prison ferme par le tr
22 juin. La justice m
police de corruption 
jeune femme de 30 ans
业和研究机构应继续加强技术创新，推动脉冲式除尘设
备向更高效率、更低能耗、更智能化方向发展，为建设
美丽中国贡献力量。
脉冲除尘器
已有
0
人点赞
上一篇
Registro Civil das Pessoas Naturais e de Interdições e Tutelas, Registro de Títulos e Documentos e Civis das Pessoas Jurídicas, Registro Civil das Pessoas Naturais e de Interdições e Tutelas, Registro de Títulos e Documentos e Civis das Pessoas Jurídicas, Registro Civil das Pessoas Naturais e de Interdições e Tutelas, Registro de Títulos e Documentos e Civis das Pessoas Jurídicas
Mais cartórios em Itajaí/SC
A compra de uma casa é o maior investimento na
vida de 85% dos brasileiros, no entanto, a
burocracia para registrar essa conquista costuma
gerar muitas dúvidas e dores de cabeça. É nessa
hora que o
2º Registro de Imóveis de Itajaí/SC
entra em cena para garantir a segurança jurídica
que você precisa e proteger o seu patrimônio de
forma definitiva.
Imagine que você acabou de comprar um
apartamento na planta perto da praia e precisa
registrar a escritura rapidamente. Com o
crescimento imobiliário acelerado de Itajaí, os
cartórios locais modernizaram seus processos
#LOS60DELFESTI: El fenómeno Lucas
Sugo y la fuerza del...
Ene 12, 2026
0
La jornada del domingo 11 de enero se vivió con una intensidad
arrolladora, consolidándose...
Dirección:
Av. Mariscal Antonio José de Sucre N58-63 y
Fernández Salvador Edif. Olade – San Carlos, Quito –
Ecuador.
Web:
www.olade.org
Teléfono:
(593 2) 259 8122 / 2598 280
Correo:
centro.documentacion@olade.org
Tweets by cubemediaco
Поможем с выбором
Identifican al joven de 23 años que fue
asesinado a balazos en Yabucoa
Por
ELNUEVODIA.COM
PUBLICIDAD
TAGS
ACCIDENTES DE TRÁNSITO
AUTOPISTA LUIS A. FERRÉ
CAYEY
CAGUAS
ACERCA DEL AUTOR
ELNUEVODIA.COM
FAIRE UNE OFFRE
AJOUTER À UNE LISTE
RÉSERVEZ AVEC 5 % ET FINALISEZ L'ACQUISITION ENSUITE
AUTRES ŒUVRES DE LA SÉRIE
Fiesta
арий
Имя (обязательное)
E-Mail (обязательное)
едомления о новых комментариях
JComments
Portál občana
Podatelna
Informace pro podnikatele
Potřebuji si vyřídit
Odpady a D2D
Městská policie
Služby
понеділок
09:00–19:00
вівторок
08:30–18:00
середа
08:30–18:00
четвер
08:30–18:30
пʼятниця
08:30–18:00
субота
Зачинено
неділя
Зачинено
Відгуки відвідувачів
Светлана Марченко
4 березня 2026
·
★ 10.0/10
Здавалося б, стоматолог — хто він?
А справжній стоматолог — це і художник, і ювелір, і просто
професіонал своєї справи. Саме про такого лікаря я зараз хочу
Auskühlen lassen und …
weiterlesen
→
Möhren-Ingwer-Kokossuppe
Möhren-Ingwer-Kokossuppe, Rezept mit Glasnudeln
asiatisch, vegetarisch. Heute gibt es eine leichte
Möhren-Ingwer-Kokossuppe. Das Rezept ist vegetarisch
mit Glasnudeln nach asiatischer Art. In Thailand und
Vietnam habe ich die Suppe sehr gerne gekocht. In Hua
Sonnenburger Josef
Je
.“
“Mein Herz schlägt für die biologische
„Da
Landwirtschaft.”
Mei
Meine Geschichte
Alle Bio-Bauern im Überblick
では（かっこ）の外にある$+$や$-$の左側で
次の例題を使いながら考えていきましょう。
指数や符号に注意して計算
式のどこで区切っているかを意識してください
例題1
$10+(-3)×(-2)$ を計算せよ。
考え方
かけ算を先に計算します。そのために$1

━━━━━━━━

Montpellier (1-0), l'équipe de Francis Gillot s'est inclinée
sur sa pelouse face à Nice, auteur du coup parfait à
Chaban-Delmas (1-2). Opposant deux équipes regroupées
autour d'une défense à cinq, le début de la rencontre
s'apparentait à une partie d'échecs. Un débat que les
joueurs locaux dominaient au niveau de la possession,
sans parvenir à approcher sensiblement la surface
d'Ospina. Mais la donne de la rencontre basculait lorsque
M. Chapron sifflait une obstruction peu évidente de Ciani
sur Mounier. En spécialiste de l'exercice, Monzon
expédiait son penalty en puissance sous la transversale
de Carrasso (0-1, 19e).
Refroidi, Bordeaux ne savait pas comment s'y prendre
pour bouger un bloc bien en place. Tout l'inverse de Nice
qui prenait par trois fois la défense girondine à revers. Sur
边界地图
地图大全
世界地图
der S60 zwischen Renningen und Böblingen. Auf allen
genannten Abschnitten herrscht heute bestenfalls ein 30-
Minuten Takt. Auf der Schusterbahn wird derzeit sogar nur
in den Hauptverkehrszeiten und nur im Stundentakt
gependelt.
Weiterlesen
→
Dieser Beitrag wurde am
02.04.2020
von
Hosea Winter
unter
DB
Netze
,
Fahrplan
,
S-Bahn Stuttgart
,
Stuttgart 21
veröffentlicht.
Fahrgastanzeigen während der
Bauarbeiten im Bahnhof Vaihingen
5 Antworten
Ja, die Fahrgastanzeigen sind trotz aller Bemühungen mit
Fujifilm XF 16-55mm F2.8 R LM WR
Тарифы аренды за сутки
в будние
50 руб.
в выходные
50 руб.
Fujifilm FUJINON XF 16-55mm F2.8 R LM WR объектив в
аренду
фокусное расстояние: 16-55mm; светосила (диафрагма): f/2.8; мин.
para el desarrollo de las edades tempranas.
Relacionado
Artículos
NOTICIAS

━━━━━━━━

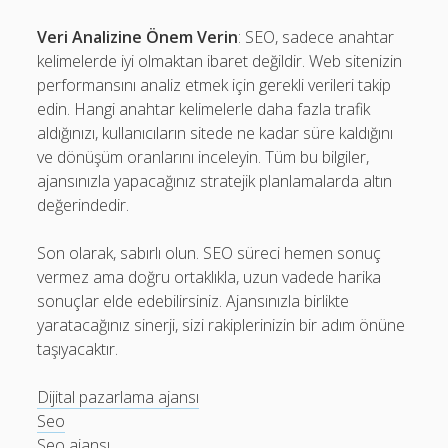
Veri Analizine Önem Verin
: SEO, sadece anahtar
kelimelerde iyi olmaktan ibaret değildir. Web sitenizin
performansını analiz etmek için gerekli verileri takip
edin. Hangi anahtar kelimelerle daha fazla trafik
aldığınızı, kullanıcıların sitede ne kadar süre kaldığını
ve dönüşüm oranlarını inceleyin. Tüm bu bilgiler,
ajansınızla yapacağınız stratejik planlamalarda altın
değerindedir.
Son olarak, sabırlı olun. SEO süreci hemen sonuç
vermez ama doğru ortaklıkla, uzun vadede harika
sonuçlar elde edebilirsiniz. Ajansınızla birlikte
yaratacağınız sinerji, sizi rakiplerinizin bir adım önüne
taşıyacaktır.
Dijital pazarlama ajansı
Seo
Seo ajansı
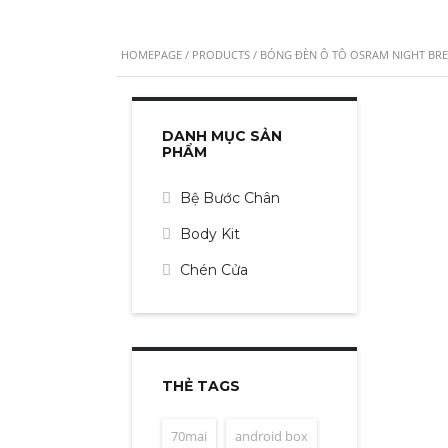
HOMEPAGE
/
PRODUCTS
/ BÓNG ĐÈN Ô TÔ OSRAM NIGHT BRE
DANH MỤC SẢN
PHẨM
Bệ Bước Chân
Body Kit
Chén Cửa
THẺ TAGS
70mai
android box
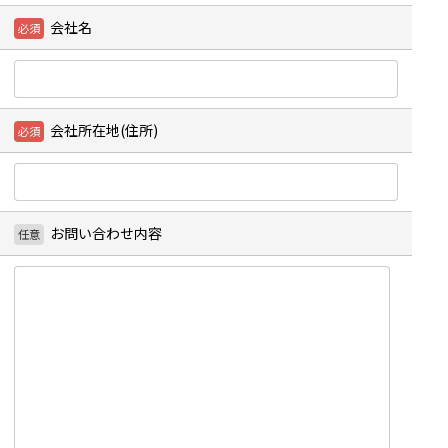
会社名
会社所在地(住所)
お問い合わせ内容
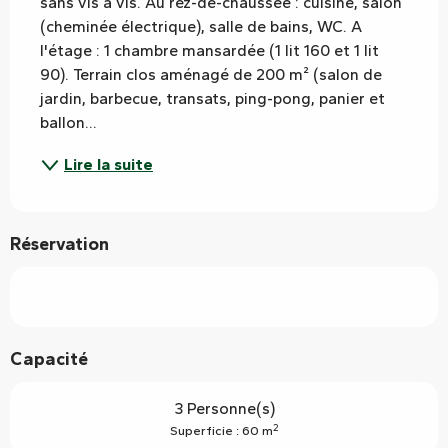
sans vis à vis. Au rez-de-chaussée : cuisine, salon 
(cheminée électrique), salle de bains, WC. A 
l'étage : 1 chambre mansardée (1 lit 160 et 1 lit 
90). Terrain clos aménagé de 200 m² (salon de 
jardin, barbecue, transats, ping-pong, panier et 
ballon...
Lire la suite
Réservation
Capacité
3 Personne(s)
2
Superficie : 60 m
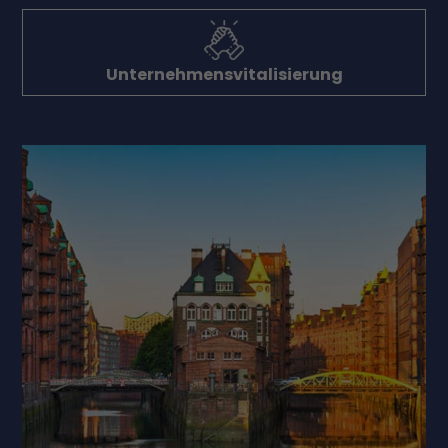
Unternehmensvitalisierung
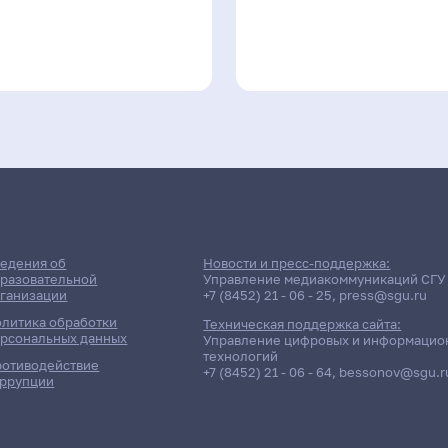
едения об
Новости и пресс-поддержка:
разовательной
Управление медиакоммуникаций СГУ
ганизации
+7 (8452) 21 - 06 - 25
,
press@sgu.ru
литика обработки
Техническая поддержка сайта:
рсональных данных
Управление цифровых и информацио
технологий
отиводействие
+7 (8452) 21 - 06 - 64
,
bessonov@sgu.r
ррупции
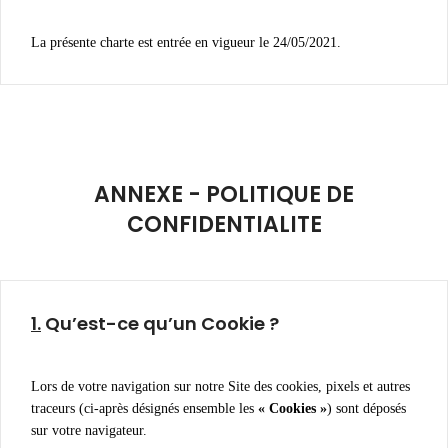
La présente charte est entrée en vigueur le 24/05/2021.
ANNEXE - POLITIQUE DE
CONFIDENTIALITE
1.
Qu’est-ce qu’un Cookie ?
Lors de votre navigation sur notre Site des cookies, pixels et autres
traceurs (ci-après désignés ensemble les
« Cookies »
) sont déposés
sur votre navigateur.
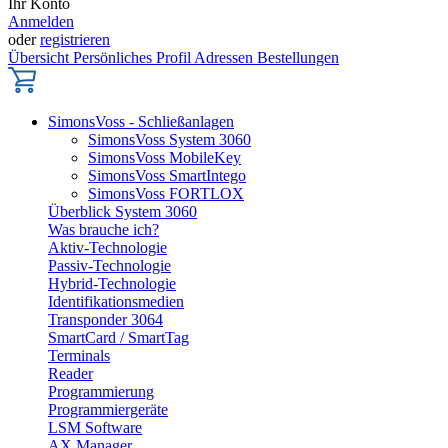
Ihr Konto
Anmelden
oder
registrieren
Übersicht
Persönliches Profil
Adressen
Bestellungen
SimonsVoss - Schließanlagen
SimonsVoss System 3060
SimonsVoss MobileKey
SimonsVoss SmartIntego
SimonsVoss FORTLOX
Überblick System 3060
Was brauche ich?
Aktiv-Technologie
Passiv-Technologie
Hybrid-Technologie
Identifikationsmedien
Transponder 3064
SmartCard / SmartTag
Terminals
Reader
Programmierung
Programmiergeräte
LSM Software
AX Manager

━━━━━━━━

▸ **PROBLEM**
The lines to copy are those above that contain "Mais".

▸ **EXPECTED ANSWER**
Mais cartórios em Itajaí/SC
d'Ospina. Mais la donne de la rencontre basculait lorsque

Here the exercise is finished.